According to Ferro, Canhao et al. [15] hemorrhage on admission CT is associated with poor outcome.
The incidence of thrombosis in CT are Superior Sagittal Sinus-75%, Lateral Sinus-36%, Straight Sinus-11%. There is no significant association of thrombosis with the patient outcome.
The presence of parenchymal hypodensity in CT which can be either simple vasogenic edema or a venous infarct was found to be in 7 patients (19.6%) of which 3 died and 3 had deficit. This has a highly significant association with poor outcome with P<0.001.
41.6% of patients had intraparenchymal hemorrhage detected by MRI. 4 patients out of this had poor outcome. That is 4 out of the 8 poor outcome group had hemorrhage. This is not a statistically significant association.
The presence of thrombosis detected by MRI are Superior Sagital Sinus-89% Lateral Sinus-75%, Straight Sinus-20%.This corresponded with similar statistics in literature.
The presence of thrombosis in superior sagittal sinus, lateral sinus and straight sinus is not associated with poor outcome. Ferro Canhao et al. [15] predicted a poor outcome with deep cerebral venous thrombosis. Deep Cerebral venous thrombosis is associated with thalamic and deep grey matter and brainstem lesion. So it is associated frequently with altered sensorium and poor Glascow coma scale. This explains the poor outcome of patients with deep cerebral venous thrombosis.
Straight sinus thrombosis is seen in 4 patients in CT whereas in MRI in 7 patients showing the greater pickup rate in MRI.
Detection of deep T2 hyperintense lesions has a poor outcome. In our study 8 out of 36 had deep T2 hyperintense lesions. Out of this 8 patients 7 (87.8%) had poor outcome. In our study of the 8 poor outcome patients 7 (87.8%) had deep T2 hyperintense lesions. So deep hyperintense lesion are sensitive and specific in predicting poor outcome with p<0.001 showing a strong association. In a study by Imada et al. [16] which shows similar association.

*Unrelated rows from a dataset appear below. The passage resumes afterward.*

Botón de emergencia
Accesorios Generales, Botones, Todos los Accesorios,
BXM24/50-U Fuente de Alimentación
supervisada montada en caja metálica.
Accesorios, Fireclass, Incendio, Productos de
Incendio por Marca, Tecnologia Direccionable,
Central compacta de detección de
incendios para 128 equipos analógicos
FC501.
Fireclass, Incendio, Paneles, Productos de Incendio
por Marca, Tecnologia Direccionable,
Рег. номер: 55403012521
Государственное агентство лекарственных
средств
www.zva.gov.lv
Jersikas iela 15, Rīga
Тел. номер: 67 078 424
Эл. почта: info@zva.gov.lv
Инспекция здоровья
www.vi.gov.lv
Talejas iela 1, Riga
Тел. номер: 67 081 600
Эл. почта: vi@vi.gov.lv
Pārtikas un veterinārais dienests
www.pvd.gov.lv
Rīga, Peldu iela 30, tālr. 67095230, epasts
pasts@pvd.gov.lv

Edema can be vasogenic or cytotoxic edema. Cytotoxic edema is due to entry of water into the cells due to decreased ATP. This in course leads to cell death and infarction. So cytotoxic edema is the precursor of infarction. Since intracellular macromolecules and membranous organelles interact and bound with the intracellular water molecules, these protons have restricted diffusion. This can be detected by using DWI in which separate diffusion gradients of varying strengths are given and the signal loss due to diffusion is measured. In DWI free protons have decreased signals in higher gradients, whereas bound or restricted protons give higher signals or hyperintense. It is to be remembered that cytotoxic edema is only the precursor of infarction. In our study group all the 8 patients who had poor outcome had restricted diffusion.

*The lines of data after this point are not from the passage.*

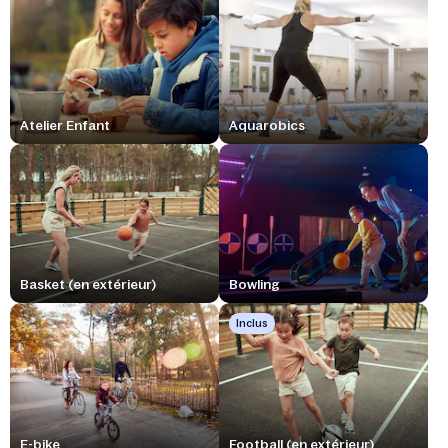
Atelier Enfant
Aquarobics
Basket (en extérieur)
Bowling
Inclus
E-bike
Football (en extérieur)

In other words all poor outcome patients had diffusion restriction i.e 100% sensitive in predicting outcome. But none of the patients who had restricted diffusion recovered completely. According to Mullins et al. [17] three out of 14 lesions had restricted diffusion but resolved in follow-up and 4 out of 14 had restricted diffusion and persisted. In our study against the above study 8 out of 10 had restricted diffusion and had poor out come and none out of 10 had restricted diffusion and with good outcome. Reversibility of DWI restricted lesions are shown in the studies of Appenhium et al. [18], Farbe et al. [19].

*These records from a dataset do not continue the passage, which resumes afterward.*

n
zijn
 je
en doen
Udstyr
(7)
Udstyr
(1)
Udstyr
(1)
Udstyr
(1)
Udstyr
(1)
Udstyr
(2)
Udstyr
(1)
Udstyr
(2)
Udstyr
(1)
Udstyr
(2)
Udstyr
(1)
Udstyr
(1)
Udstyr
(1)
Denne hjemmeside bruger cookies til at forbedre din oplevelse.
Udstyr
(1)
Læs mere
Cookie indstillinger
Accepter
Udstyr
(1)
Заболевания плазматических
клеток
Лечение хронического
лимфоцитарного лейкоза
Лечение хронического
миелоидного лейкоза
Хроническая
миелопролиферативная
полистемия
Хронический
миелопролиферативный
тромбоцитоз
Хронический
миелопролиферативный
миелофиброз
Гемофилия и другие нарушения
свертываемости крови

In our study of conclusions can be summarised as follows. High degree of clinical suspicion required for diagnosis of CVT because of its varied nonspecific clinical features. CVT incidence is not uncommon in males. Though puerperium is a high risk factor for cerebral venous thrombosis, it is not always associated with poor outcome. Presence of altered sensorium and focal neurological deficits at admission predicts poor outcome. CT is a good first line investigation for Cerebral venous thrombosis. Presence of parenchymal hypodense lesions in CT is associated with poor outcome and MRI features predictive of poor outcome are deep parenchymal T2 hyper intense lesion and restriction of diffusion.